MATERIAL PROVIDED:
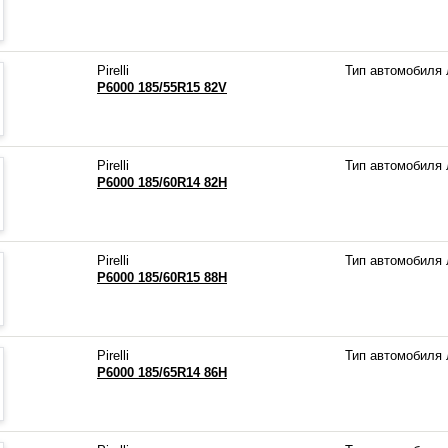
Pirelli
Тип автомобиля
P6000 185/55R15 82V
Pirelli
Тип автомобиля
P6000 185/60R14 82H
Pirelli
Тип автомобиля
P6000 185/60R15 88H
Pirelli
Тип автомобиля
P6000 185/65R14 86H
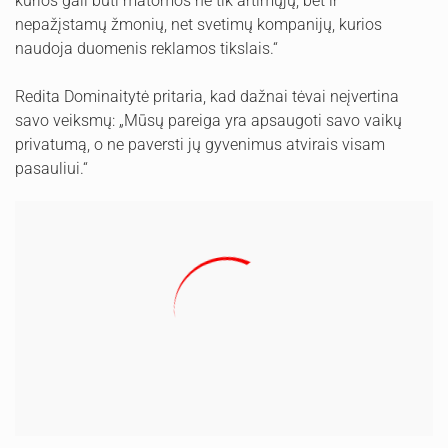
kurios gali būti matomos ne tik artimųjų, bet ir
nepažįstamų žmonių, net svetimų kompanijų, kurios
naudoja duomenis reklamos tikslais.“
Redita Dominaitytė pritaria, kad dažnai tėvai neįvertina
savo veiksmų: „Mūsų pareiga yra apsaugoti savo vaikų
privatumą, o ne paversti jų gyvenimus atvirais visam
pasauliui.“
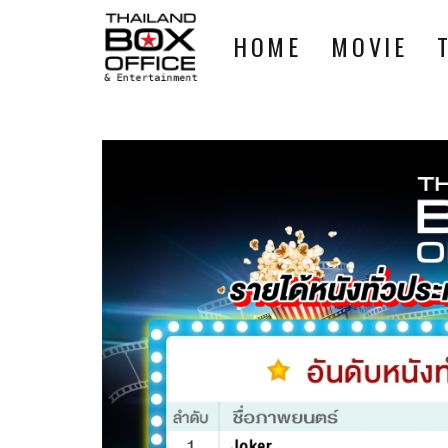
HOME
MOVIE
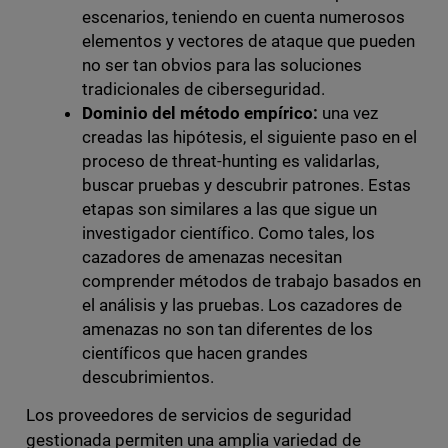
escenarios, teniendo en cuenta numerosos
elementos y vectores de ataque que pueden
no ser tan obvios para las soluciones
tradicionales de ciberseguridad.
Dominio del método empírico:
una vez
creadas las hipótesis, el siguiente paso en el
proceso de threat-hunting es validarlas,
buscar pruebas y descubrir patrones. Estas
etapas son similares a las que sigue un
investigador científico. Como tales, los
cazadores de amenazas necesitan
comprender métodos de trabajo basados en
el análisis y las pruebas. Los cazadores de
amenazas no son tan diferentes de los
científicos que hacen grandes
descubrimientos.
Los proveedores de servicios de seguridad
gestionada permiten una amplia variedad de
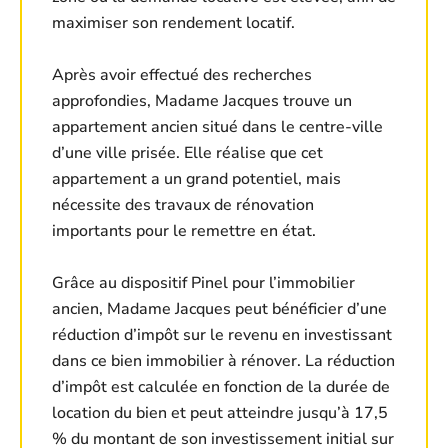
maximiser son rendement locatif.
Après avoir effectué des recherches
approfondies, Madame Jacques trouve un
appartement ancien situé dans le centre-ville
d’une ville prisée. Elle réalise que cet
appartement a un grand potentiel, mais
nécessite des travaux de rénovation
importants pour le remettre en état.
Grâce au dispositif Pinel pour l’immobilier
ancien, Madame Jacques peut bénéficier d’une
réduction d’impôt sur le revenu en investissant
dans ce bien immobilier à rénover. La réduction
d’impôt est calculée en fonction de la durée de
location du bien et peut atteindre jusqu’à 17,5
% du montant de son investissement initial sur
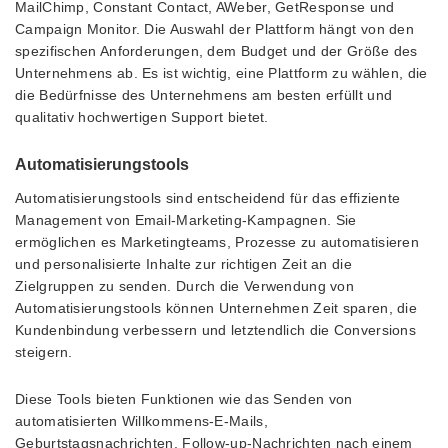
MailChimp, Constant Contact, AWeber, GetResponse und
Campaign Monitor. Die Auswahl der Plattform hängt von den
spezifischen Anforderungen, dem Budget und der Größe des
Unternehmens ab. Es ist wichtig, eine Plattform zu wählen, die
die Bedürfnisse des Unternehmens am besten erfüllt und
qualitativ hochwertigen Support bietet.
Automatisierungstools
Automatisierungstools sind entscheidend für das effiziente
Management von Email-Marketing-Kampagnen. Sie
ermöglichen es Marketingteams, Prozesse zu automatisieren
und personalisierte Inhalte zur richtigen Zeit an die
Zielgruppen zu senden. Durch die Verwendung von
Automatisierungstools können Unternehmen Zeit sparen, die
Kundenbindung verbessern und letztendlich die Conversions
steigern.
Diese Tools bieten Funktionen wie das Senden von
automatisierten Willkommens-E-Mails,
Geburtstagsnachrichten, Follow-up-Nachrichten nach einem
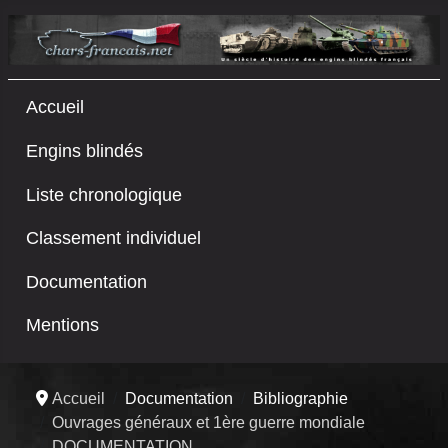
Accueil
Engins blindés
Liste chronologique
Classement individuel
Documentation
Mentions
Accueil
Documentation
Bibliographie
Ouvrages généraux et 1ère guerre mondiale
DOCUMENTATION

PROBLEM STATEMENT: Scan the records for lines that hold "Unternehmens", and reproduce each one you find.

OUTPUT OF THE EXERCISE:
Unternehmens ab. Es ist wichtig, eine Plattform zu wählen, die
die Bedürfnisse des Unternehmens am besten erfüllt und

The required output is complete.